Introduction to Discrete-Event Digital Twins: Bridge AI for Industrial Systems Dr. Haobin Li, Assistant Professor (Research) ISEM, NUS
The O2DES.Net is a software framework developed by Dr. Li to facilitate integration between simulation modelling and optimization in different ways towards respective industrial needs. With advanced object-oriented and modularized modelling paradigm, the platform enables precise, flexible and collaborative modelling for a wide range of complex industrial system. Innovative optimization algorithms are included in the package, with the potential to adapt to the parallel computing to boost its performance.
With the Centre for Next Generation Logistics (C4NGL), a Warehouse Digital-Twin is recently proposed based on the O2DES.Net framework, aiming to provide timely and affordable solutions to industrial practitioners for warehouse design and operations, in the era of IoT and Industry 4.0.
Dr. Li Haobin is a research assistant professor of the Department of Industrial Systems Engineering and Management in the National University of Singapore, with a strong research focus on the discrete-event simulation (DES) modelling and stochastic simulation optimization. The application of his research studies includes the next generation logistics, maritime port optimization, healthcare, and smart manufacturing. Dr. Li received his B.Eng. degree with 1st Class Honours in June 2009 from the ISE Department of NUS, with minor in computer science; and Ph.D. degree from the same department in February 2014. He has been working as post-doctoral research fellow in the same department, and scientist in the Institute of High-Performance Computing (IHPC) of A*STAR Singapore.
Digital Twin for Smart Systems A/Prof Lee Loo Hay (Co-Director, C4NGL/ C4NGP)
Singapore has started her journey in the Smart Nation Initiative and it is important to create a digital twin for the system in order for the development of the “Smartness” in the system. In this Workshop we will share this digital twin Concept for Smart Systems which will enable users to develop data-enabled intelligence in the system. The data we collect from the system and the date generated by the digital twin are able to help us to proactively make effective decisions.
Loo Hay LEE is Associate Professor in the Department of Industrial Systems Engineering & Management in NUS. He was visiting professor at the Department of Systems Engineering and Operations Research at George Mason University. Dr Lee has also been appointed as the Eastern Scholar Professor for the Shanghai Maritime University by the Shanghai Municipal Education Commission. He received his B.S (Electrical Engineering) degree from the National Taiwan University in 1992 and his S.M and PhD degrees in 1994 and 1997 from Harvard University. He has published around 80 papers in international journals.
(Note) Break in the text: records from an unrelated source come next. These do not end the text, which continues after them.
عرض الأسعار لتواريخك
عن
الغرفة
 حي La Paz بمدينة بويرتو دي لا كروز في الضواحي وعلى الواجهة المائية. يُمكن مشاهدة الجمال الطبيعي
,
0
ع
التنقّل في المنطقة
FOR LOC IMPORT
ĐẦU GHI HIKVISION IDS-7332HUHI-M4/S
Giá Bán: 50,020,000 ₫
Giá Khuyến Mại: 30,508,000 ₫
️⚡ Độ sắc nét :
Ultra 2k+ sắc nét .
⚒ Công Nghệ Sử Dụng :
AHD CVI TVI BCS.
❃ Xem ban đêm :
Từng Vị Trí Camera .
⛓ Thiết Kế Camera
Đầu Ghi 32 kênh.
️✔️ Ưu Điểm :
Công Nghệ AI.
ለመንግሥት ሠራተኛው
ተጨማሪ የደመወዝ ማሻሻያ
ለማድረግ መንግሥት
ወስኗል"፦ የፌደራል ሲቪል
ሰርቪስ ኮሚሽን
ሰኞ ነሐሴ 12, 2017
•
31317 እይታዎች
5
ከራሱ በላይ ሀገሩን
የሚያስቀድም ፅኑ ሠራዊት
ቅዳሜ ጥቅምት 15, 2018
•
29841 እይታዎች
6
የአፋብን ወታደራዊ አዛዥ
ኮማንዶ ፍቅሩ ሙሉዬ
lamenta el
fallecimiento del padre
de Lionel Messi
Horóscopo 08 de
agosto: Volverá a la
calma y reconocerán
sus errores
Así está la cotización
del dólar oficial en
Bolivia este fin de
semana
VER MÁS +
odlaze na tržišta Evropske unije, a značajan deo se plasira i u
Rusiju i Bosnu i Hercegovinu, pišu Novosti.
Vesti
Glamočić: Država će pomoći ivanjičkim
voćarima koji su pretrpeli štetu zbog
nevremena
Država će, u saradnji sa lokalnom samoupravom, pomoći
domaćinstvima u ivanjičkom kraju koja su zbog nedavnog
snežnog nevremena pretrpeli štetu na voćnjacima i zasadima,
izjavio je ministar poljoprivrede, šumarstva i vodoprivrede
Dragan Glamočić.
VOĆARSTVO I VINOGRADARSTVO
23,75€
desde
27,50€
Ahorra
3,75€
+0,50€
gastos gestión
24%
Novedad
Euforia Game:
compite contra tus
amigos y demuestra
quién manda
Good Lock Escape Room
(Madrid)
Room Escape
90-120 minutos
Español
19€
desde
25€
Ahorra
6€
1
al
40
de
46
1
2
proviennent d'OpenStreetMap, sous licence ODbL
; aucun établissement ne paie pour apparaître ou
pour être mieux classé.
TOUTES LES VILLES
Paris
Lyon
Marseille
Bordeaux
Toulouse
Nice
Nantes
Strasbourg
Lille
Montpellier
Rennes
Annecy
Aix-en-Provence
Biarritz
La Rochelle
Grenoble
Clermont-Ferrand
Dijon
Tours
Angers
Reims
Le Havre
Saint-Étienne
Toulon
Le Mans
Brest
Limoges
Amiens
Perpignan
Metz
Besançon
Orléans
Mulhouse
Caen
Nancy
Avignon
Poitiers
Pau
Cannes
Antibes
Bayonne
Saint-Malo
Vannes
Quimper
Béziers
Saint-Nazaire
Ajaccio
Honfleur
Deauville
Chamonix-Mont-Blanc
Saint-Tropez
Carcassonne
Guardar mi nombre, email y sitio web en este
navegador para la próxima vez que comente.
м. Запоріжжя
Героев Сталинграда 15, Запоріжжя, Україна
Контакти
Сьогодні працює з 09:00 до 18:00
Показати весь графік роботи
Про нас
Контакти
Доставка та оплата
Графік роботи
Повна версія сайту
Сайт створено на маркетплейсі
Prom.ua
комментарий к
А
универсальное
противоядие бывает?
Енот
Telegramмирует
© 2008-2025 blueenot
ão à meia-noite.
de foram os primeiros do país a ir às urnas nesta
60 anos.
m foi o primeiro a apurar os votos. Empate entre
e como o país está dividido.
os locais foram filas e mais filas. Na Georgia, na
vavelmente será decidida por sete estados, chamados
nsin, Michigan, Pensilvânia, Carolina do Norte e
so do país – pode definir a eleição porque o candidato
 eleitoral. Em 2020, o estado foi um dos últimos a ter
He is currently the co-editor for Journal of Simulation and is a member in the advisory board for OR Spectrum. He is a senior member of IEEE, and has served as a council member in the simulation society of INFORMS. His research focuses on the simulation-based optimization, maritime logistics which includes port operations and the modeling and analysis for the logistics and supply chain system. He has co-authored a book: Stochastic Simulation Optimization-Optimal Computing Budget Allocation (World Scientific) and co-edited the book Advances in Maritime Logistics and Supply Chain Systems. He has won the Best Paper Award at the INFOCOMP 2011 and co-lead a team with A/Prof Chew Ek Peng to win the grand prize for the next generation container port challenge in 2013 by proposing a revolutionary double-storey container terminal design, called SINGA Port. He has also served as the assistant dean in charge of research for the Faculty of Engineering of NUS from 2001 to 2003 and was deputy head of research for the department.